Chili With Black Beans And Corn

This classic south-of-the-border chili is loaded with healthy protein, fiber, and fresh veggies!


  • 1 tablespoon olive oil
  • 2 carrots, chopped
  • 1 onion, chopped
  • 1 poblano or bell pepper, chopped
  • 1 chopped orange or yellow pepper
  • ½ pound ground beef
  • 2 tablespoons tomato paste
  • 2 15-ounce cans black beans, rinsed
  • 1 tablespoon chili powder
  • kosher salt and black pepper
  • ½ cup corn kernels (from 1 ear, or frozen and thawed)
  • ½ cup grated cheddar (2 ounces)
  • 2 scallions, sliced


    1. Heat the oil in a large saucepan over medium-high heat.
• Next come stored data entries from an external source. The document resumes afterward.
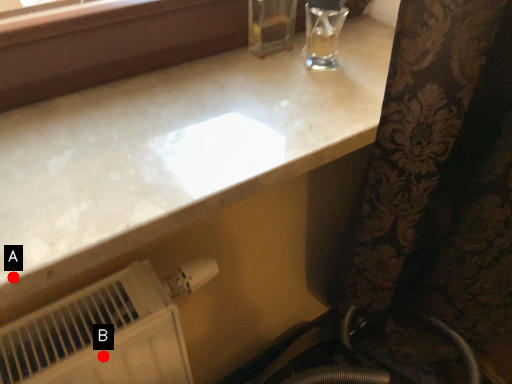 Question: Two points are circled on the image, labeled by A and B beside each circle. Which of the following is the farthest from the observer?

Choices:
 (A) A is further
 (B) B is further

Answer: (B) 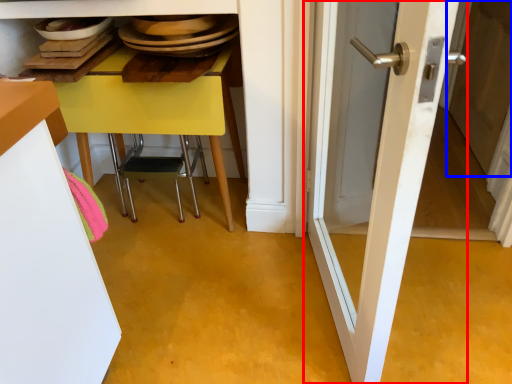 Question: Among these objects, which one is nearest to the camera, door (highlighted by a red box) or screen door (highlighted by a blue box)?

Choices:
 (A) door
 (B) screen door

Answer: (A)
    2. Add the carrots, onion, and poblano and cook, stirring, for 3 minutes.
    3. Add the beef and cook, breaking it up with a spoon, until no longer pink, 3 to 5 minutes.
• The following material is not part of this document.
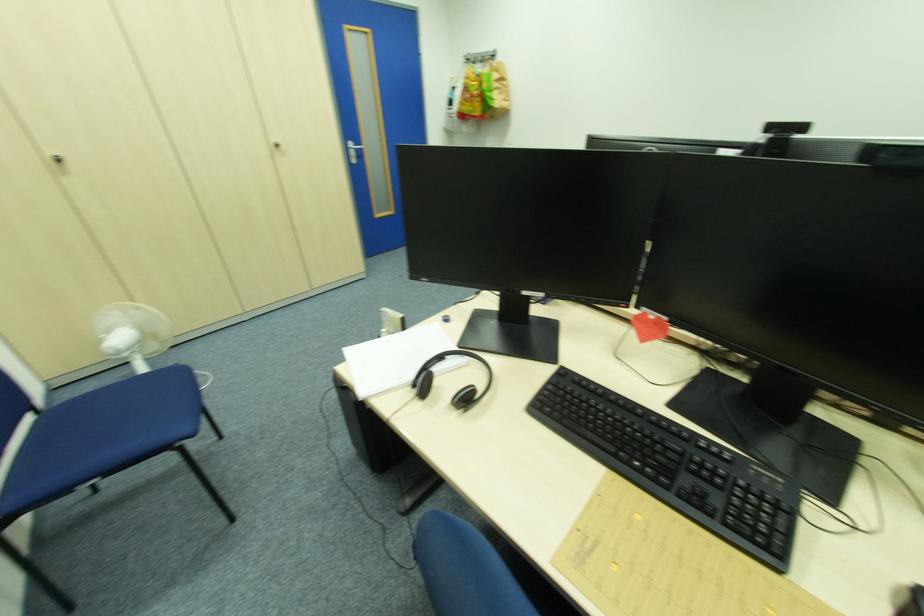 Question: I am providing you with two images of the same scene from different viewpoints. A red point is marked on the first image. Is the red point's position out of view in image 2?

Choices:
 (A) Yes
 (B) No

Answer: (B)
    4. Add the tomato paste and cook, stirring, until it is slightly darkened, 1 minute.
    5. Stir in the beans, chili powder, 3 cups water, ½ teaspoon salt, and ¼ teaspoon pepper.
    6. Simmer over medium heat until the vegetables are tender, 8 to 10 minutes. Stir in the corn.
    7. Divide the chili among bowls and top with the cheddar and scallions.